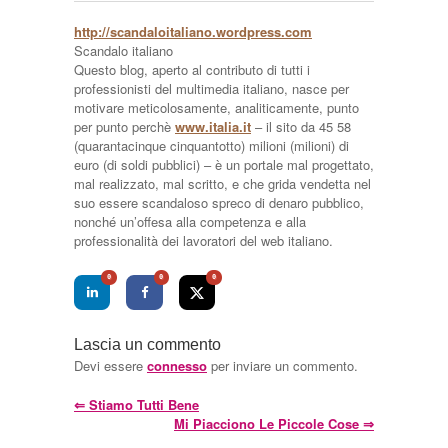
http://scandaloitaliano.wordpress.com
Scandalo italiano
Questo blog, aperto al contributo di tutti i
professionisti del multimedia italiano, nasce per
motivare meticolosamente, analiticamente, punto
per punto perchè
www.italia.it
– il sito da 45 58
(quarantacinque cinquantotto) milioni (milioni) di
euro (di soldi pubblici) – è un portale mal progettato,
mal realizzato, mal scritto, e che grida vendetta nel
suo essere scandaloso spreco di denaro pubblico,
nonché un’offesa alla competenza e alla
professionalità dei lavoratori del web italiano.
0
0
0
Lascia un commento
Devi essere
connesso
per inviare un commento.
⇐
Stiamo Tutti Bene
Mi Piacciono Le Piccole Cose
⇒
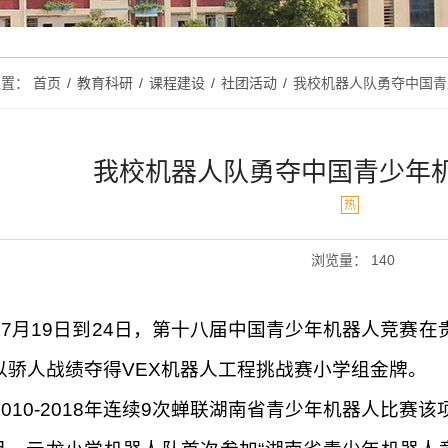
位置：
首页
/
教育科研
/
课程建设
/
社团活动
/
我校机器人队勇夺中国青
我校机器人队勇夺中国青少年
热
浏览量
：
140
7月19日到24日，第十八届中国青少年机器人竞赛在
以骄人战绩夺得VEX机器人工程挑战赛小学组金牌。
2010-2018年连续9次蝉联湖南省青少年机器人比赛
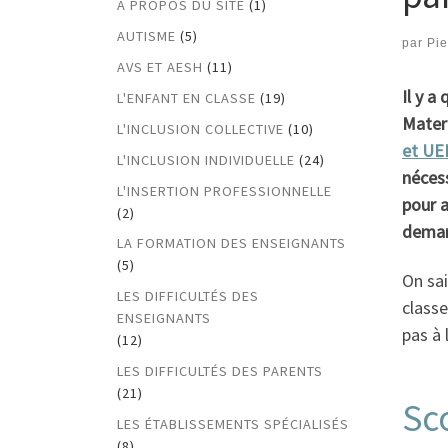
A PROPOS DU SITE
(1)
AUTISME
(5)
par
Pi
AVS ET AESH
(11)
Il y 
L'ENFANT EN CLASSE
(19)
Mater
L'INCLUSION COLLECTIVE
(10)
et UEE
L'INCLUSION INDIVIDUELLE
(24)
nécess
L'INSERTION PROFESSIONNELLE
pour a
(2)
deman
LA FORMATION DES ENSEIGNANTS
(5)
On sai
LES DIFFICULTÉS DES
classe
ENSEIGNANTS
pas à 
(12)
LES DIFFICULTÉS DES PARENTS
(21)
Sc
LES ÉTABLISSEMENTS SPÉCIALISÉS
(8)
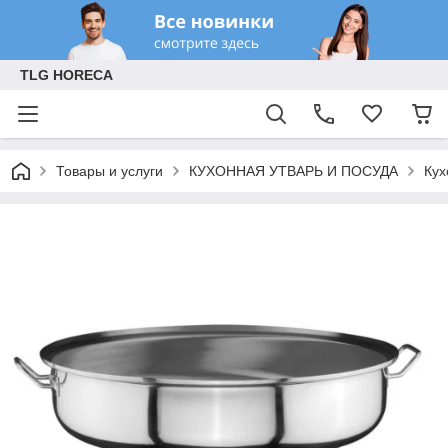
TLG HORECA
Товары и услуги
КУХОННАЯ УТВАРЬ И ПОСУДА
Кух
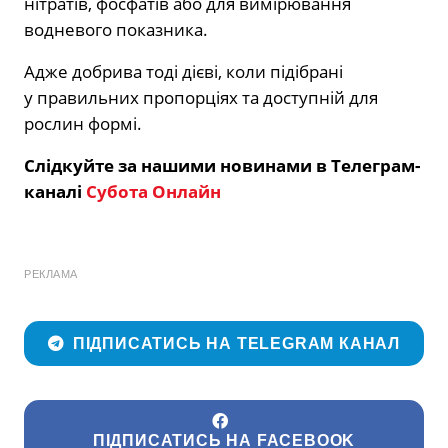
нітратів, фосфатів або для вимірювання
водневого показника.
Адже добрива тоді дієві, коли підібрані
у правильних пропорціях та доступній для
рослин формі.
Слідкуйте за нашими новинами в Телеграм-
каналі
Субота Онлайн
РЕКЛАМА
ПІДПИСАТИСЬ НА TELEGRAM КАНАЛ
ПІДПИСАТИСЬ НА FACEBOOK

☆ ☆ ☆ ☆

:: Required work ::
Leave out the pictures and output everything else in the records exactly.

:: Result of this exercise ::
http://scandaloitaliano.wordpress.com
Scandalo italiano
Questo blog, aperto al contributo di tutti i
professionisti del multimedia italiano, nasce per
motivare meticolosamente, analiticamente, punto
per punto perchè
www.italia.it
– il sito da 45 58
(quarantacinque cinquantotto) milioni (milioni) di
euro (di soldi pubblici) – è un portale mal progettato,
mal realizzato, mal scritto, e che grida vendetta nel
suo essere scandaloso spreco di denaro pubblico,
nonché un’offesa alla competenza e alla
professionalità dei lavoratori del web italiano.
0
0
0
Lascia un commento
Devi essere
connesso
per inviare un commento.
⇐
Stiamo Tutti Bene
Mi Piacciono Le Piccole Cose
⇒
位置：
首页
/
教育科研
/
课程建设
/
社团活动
/
我校机器人队勇夺中国青
我校机器人队勇夺中国青少年
热
浏览量
：
140
7月19日到24日，第十八届中国青少年机器人竞赛在
以骄人战绩夺得VEX机器人工程挑战赛小学组金牌。
2010-2018年连续9次蝉联湖南省青少年机器人比赛
A PROPOS DU SITE
(1)
AUTISME
(5)
par
Pi
AVS ET AESH
(11)
Il y 
L'ENFANT EN CLASSE
(19)
Mater
L'INCLUSION COLLECTIVE
(10)
et UEE
L'INCLUSION INDIVIDUELLE
(24)
nécess
L'INSERTION PROFESSIONNELLE
pour a
(2)
deman
LA FORMATION DES ENSEIGNANTS
(5)
On sai
LES DIFFICULTÉS DES
classe
ENSEIGNANTS
pas à 
(12)
LES DIFFICULTÉS DES PARENTS
(21)
Sc
LES ÉTABLISSEMENTS SPÉCIALISÉS
(8)
TLG HORECA
Товары и услуги
КУХОННАЯ УТВАРЬ И ПОСУДА
Кух
нітратів, фосфатів або для вимірювання
водневого показника.
Адже добрива тоді дієві, коли підібрані
у правильних пропорціях та доступній для
рослин формі.
Слідкуйте за нашими новинами в Телеграм-
каналі
Субота Онлайн
РЕКЛАМА
ПІДПИСАТИСЬ НА TELEGRAM КАНАЛ
ПІДПИСАТИСЬ НА FACEBOOK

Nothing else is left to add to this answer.